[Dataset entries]
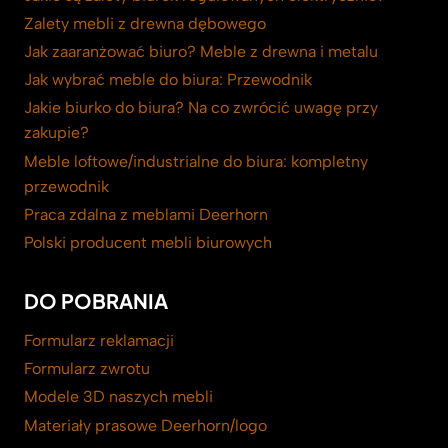
Zalety mebli z drewna dębowego
Jak zaaranżować biuro? Meble z drewna i metalu
Jak wybrać meble do biura: Przewodnik
Jakie biurko do biura? Na co zwrócić uwagę przy
zakupie?
Meble loftowe/industrialne do biura: kompletny
przewodnik
Praca zdalna z meblami Deerhorn
Polski producent mebli biurowych
DO POBRANIA
Formularz reklamacji
Formularz zwrotu
Modele 3D naszych mebli
Materiały prasowe Deerhorn/logo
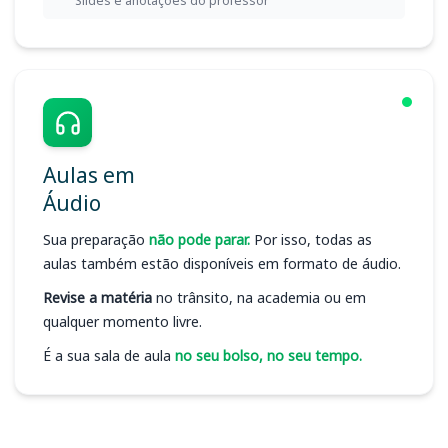
Slides e anotações do professor
Aulas em
Áudio
Sua preparação
não pode parar.
Por isso, todas as
aulas também estão disponíveis em formato de áudio.
Revise a matéria
no trânsito, na academia ou em
qualquer momento livre.
É a sua sala de aula
no seu bolso, no seu tempo.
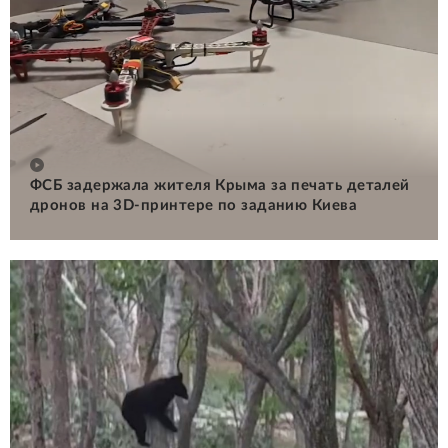
ФСБ задержала жителя Крыма за печать деталей
дронов на 3D-принтере по заданию Киева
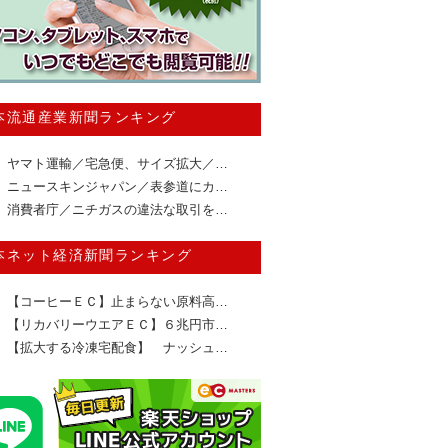
本流通産業新聞ランキング
ヤマト運輸／宅急便、サイズ拡大／…
ニュースキンジャパン／表参道にカ…
消費者庁／ニチガスの違法な取引を…
本ネット経済新聞ランキング
【コーヒーＥＣ】止まらない原料高…
【リカバリーウエアＥＣ】６兆円市…
【拡大する冷凍宅配食】 ナッシュ…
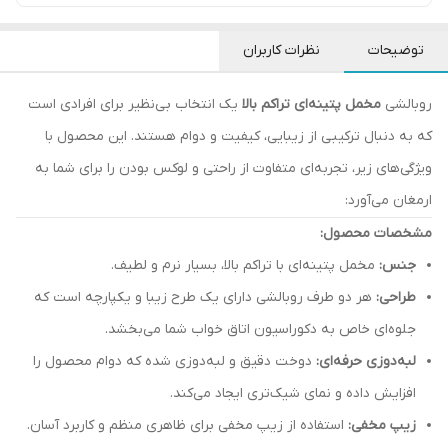
توضیحات
نظرات کاربران
روبالشی
مخمل پتینه‌ای تراکم بالا
یک انتخاب بی‌نظیر برای افرادی است
که به دنبال ترکیبی از زیبایی، کیفیت و دوام هستند. این محصول با
ویژگی‌های زیر، تجربه‌ای متفاوت از راحتی و لوکس بودن را برای شما به
ارمغان می‌آورد:
مشخصات محصول:
جنس:
مخمل پتینه‌ای با تراکم بالا، بسیار نرم و لطیف.
طراحی:
هر دو طرف روبالشی دارای یک طرح زیبا و یکپارچه است که
جلوه‌ای خاص به دکوراسیون اتاق خواب شما می‌بخشد.
لبه‌دوزی حرفه‌ای:
دوخت دقیق و لبه‌دوزی شده که دوام محصول را
افزایش داده و نمای شیک‌تری ایجاد می‌کند.
زیپ مخفی:
استفاده از زیپ مخفی برای ظاهری منظم و کاربرد آسان.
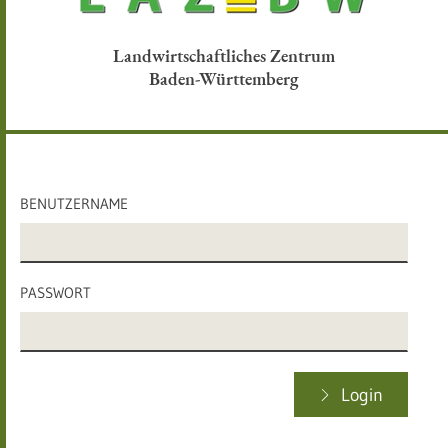
Landwirtschaftliches Zentrum
Baden-Württemberg
BENUTZERNAME
PASSWORT
Login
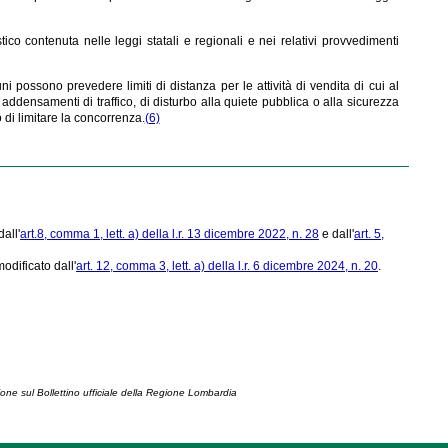
stico contenuta nelle leggi statali e regionali e nei relativi provvedimenti
i possono prevedere limiti di distanza per le attività di vendita di cui al
addensamenti di traffico, di disturbo alla quiete pubblica o alla sicurezza
di limitare la concorrenza.
(6)
all'
art.8, comma 1, lett. a) della l.r. 13 dicembre 2022, n. 28
e dall'
art. 5,
dificato dall'
art. 12, comma 3, lett. a) della l.r. 6 dicembre 2024, n. 20
.
ione sul Bollettino ufficiale della Regione Lombardia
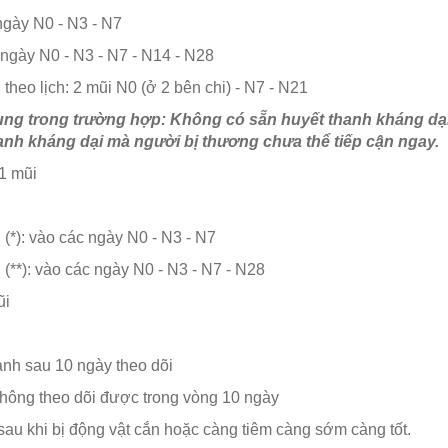
 ngày N0 - N3 - N7
c ngày N0 - N3 - N7 - N14 - N28
 theo lịch: 2 mũi N0 (ở 2 bên chi) - N7 - N21
dụng trong trường hợp: Không có sẵn huyết thanh kháng dại 
hanh kháng dại mà người bị thương chưa thể tiếp cận ngay.
/1 mũi
n (*): vào các ngày N0 - N3 - N7
n (**): vào các ngày N0 - N3 - N7 - N28
ũi
ạnh sau 10 ngày theo dõi
 không theo dõi được trong vòng 10 ngày
 sau khi bị động vật cắn hoặc càng tiêm càng sớm càng tốt.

_WORK REQUEST_: Could you transcribe the records above exactly, leaving out any pictures?

_TASK ANSWER_:
Zalety mebli z drewna dębowego
Jak zaaranżować biuro? Meble z drewna i metalu
Jak wybrać meble do biura: Przewodnik
Jakie biurko do biura? Na co zwrócić uwagę przy
zakupie?
Meble loftowe/industrialne do biura: kompletny
przewodnik
Praca zdalna z meblami Deerhorn
Polski producent mebli biurowych
DO POBRANIA
Formularz reklamacji
Formularz zwrotu
Modele 3D naszych mebli
Materiały prasowe Deerhorn/logo
Slides e anotações do professor
Aulas em
Áudio
Sua preparação
não pode parar.
Por isso, todas as
aulas também estão disponíveis em formato de áudio.
Revise a matéria
no trânsito, na academia ou em
qualquer momento livre.
É a sua sala de aula
no seu bolso, no seu tempo.
ФСБ задержала жителя Крыма за печать деталей
дронов на 3D-принтере по заданию Киева
本流通産業新聞ランキング
ヤマト運輸／宅急便、サイズ拡大／…
ニュースキンジャパン／表参道にカ…
消費者庁／ニチガスの違法な取引を…
本ネット経済新聞ランキング
【コーヒーＥＣ】止まらない原料高…
【リカバリーウエアＥＣ】６兆円市…
【拡大する冷凍宅配食】 ナッシュ…
توضیحات
نظرات کاربران
روبالشی
مخمل پتینه‌ای تراکم بالا
یک انتخاب بی‌نظیر برای افرادی است
که به دنبال ترکیبی از زیبایی، کیفیت و دوام هستند. این محصول با
ویژگی‌های زیر، تجربه‌ای متفاوت از راحتی و لوکس بودن را برای شما به
ارمغان می‌آورد:
مشخصات محصول:
جنس:
مخمل پتینه‌ای با تراکم بالا، بسیار نرم و لطیف.
طراحی:
هر دو طرف روبالشی دارای یک طرح زیبا و یکپارچه است که
جلوه‌ای خاص به دکوراسیون اتاق خواب شما می‌بخشد.
لبه‌دوزی حرفه‌ای:
دوخت دقیق و لبه‌دوزی شده که دوام محصول را
افزایش داده و نمای شیک‌تری ایجاد می‌کند.
زیپ مخفی:
استفاده از زیپ مخفی برای ظاهری منظم و کاربرد آسان.
Landwirtschaftliches Zentrum
Baden-Württemberg
BENUTZERNAME
PASSWORT
Login
stico contenuta nelle leggi statali e regionali e nei relativi provvedimenti
i possono prevedere limiti di distanza per le attività di vendita di cui al
addensamenti di traffico, di disturbo alla quiete pubblica o alla sicurezza
di limitare la concorrenza.
(6)
all'
art.8, comma 1, lett. a) della l.r. 13 dicembre 2022, n. 28
e dall'
art. 5,
dificato dall'
art. 12, comma 3, lett. a) della l.r. 6 dicembre 2024, n. 20
.
ione sul Bollettino ufficiale della Regione Lombardia
 ngày N0 - N3 - N7
c ngày N0 - N3 - N7 - N14 - N28
 theo lịch: 2 mũi N0 (ở 2 bên chi) - N7 - N21
dụng trong trường hợp: Không có sẵn huyết thanh kháng dại 
hanh kháng dại mà người bị thương chưa thể tiếp cận ngay.
/1 mũi
n (*): vào các ngày N0 - N3 - N7
n (**): vào các ngày N0 - N3 - N7 - N28
ũi
ạnh sau 10 ngày theo dõi
 không theo dõi được trong vòng 10 ngày
 sau khi bị động vật cắn hoặc càng tiêm càng sớm càng tốt.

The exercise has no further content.